Miramar News Estilo de vida Cérebro em ebulição: Estudo explica como calor intenso altera fases do sono

Cérebro em ebulição: Estudo explica como calor intenso altera fases do sono

Cérebro em ebulição: Estudo explica como calor intenso altera fases do sono
Calor intenso prejudica o sono profundo e a memória.

Como noites quentes prejudicam o sono e estratégias para dormir melhor

Quando o calor aumenta, dormir deixa de ser um ato natural e se torna um desafio fisiológico. Para adormecer, o corpo precisa reduzir sua temperatura central, permitindo a transição para fases profundas do sono. Sem esse resfriamento, o cérebro permanece em alerta, aumentando a latência do sono e fragmentando os ciclos noturnos.

Essa relação foi estudada em detalhe por Alain Buguet, que analisou como ondas de calor afetam o descanso humano, oferecendo uma visão clara de por que noites quentes prejudicam a qualidade do sono.

Sono profundo e fases restauradoras afetadas

Durante o sono, o corpo passa por estágios distintos, como N3, a fase de ondas lentas responsável pela restauração física, e REM, crucial para a memória e regulação emocional. O calor intenso encurta essas fases, aumentando despertares e reduzindo a sensação de recuperação.

O impacto desses fenômenos foi descrito no estudo Heatwaves and human sleep: Stress response versus adaptation, que demonstra que a interferência térmica não é apenas desconforto, mas altera medidas fisiológicas objetivas do sono.

Calor intenso prejudica o sono profundo e a memória.
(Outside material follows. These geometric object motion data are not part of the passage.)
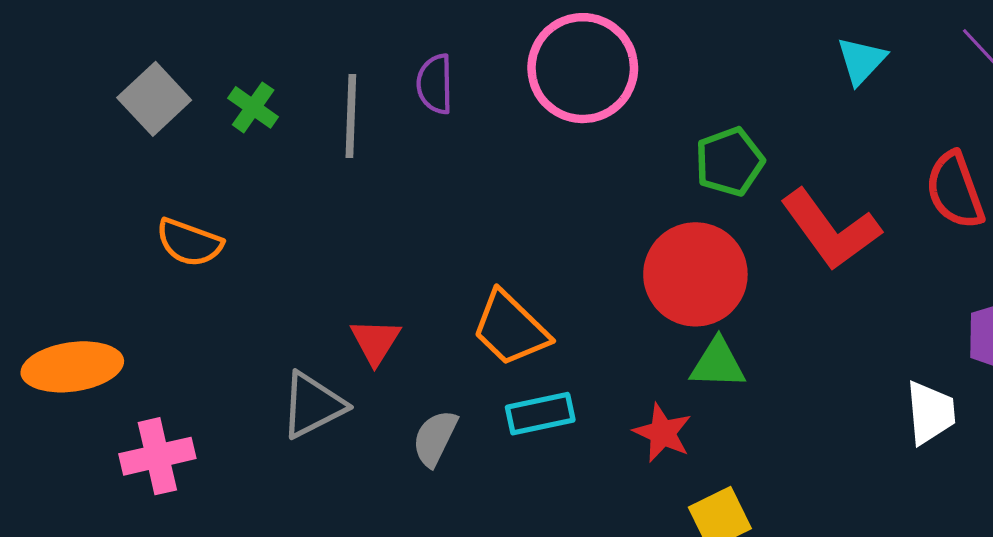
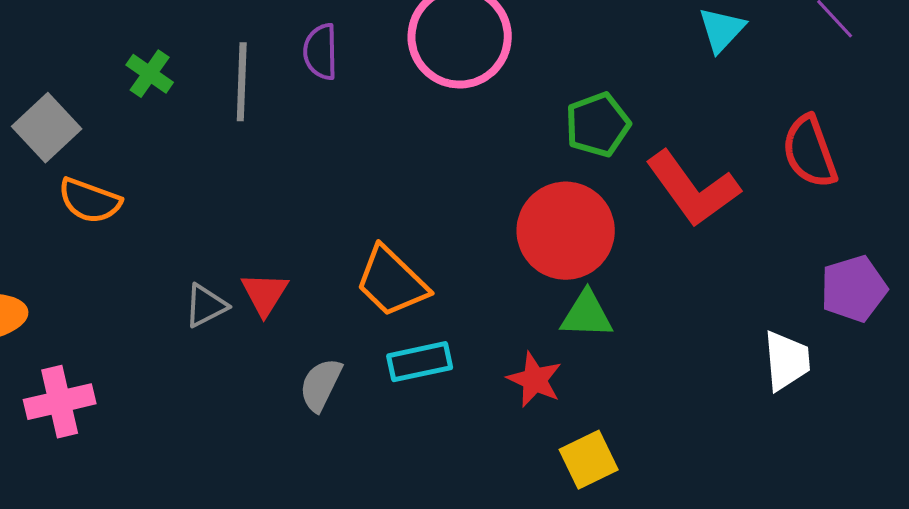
gray square: (154, 99) -> (47, 128), moved
gray triangle: (313, 405) -> (206, 306), moved, size x0.7

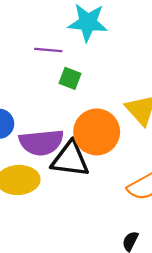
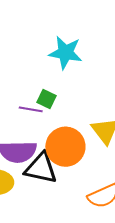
purple line: (48, 50) -> (31, 109), moved

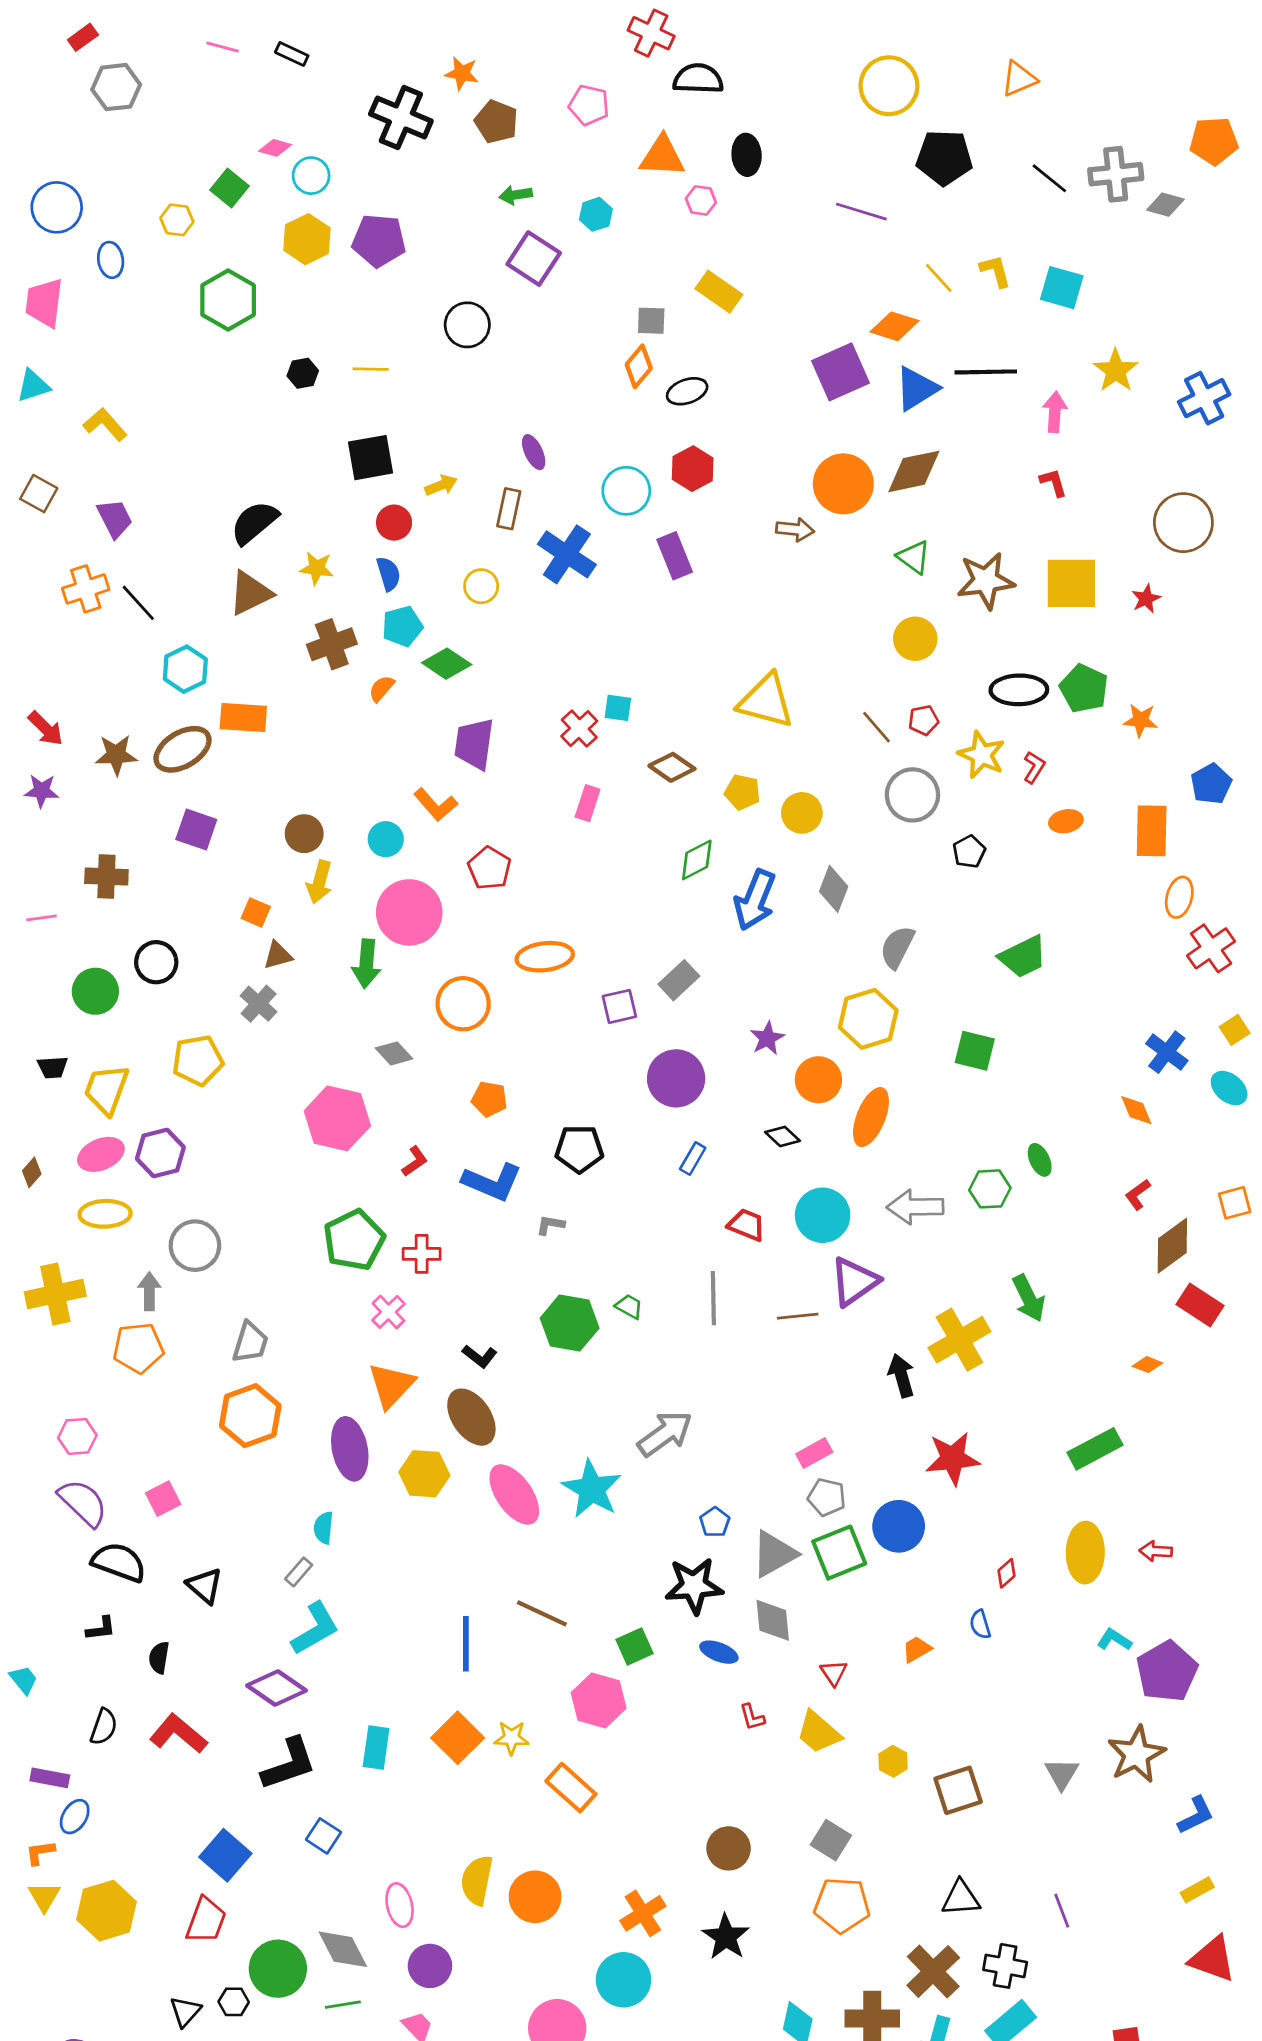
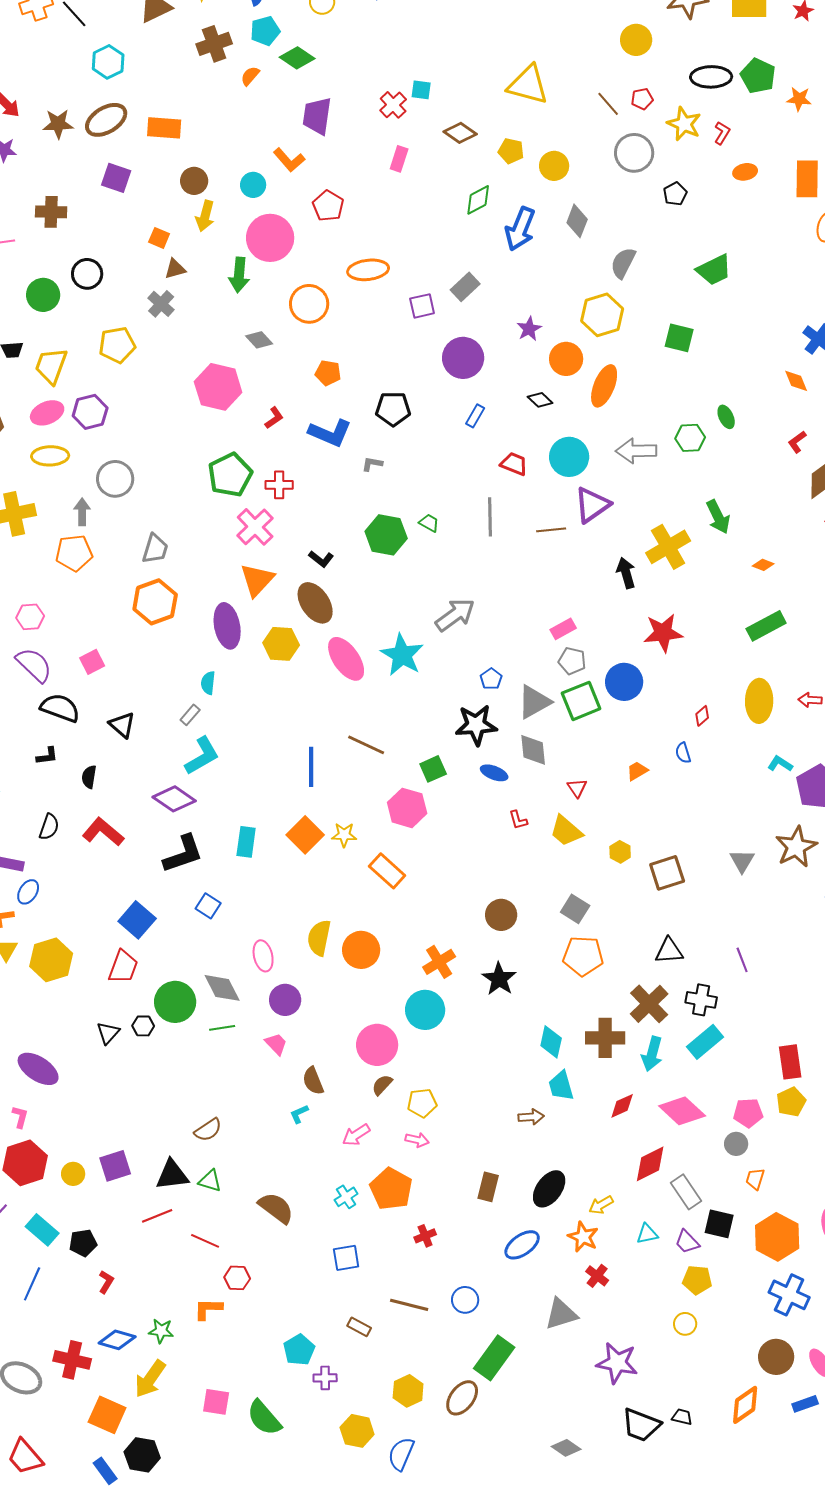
orange rectangle: (243, 718) -> (164, 128), moved
pink cross: (388, 1312) -> (255, 527), size x1.5
orange diamond: (1147, 1365) -> (763, 565), moved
Estresse fisiológico e ativação do corpo

Além de fragmentar o sono, temperaturas elevadas acionam respostas de estresse fisiológico, como aumento da frequência cardíaca e liberação de cortisol. Isso faz com que o corpo interprete o calor como uma ameaça, mantendo o cérebro em modo de alerta e dificultando a entrada nas fases mais restauradoras.

Esses efeitos foram observados em diversas condições testadas, mostrando como ondas de calor impactam profundamente a saúde física e mental mesmo em indivíduos saudáveis.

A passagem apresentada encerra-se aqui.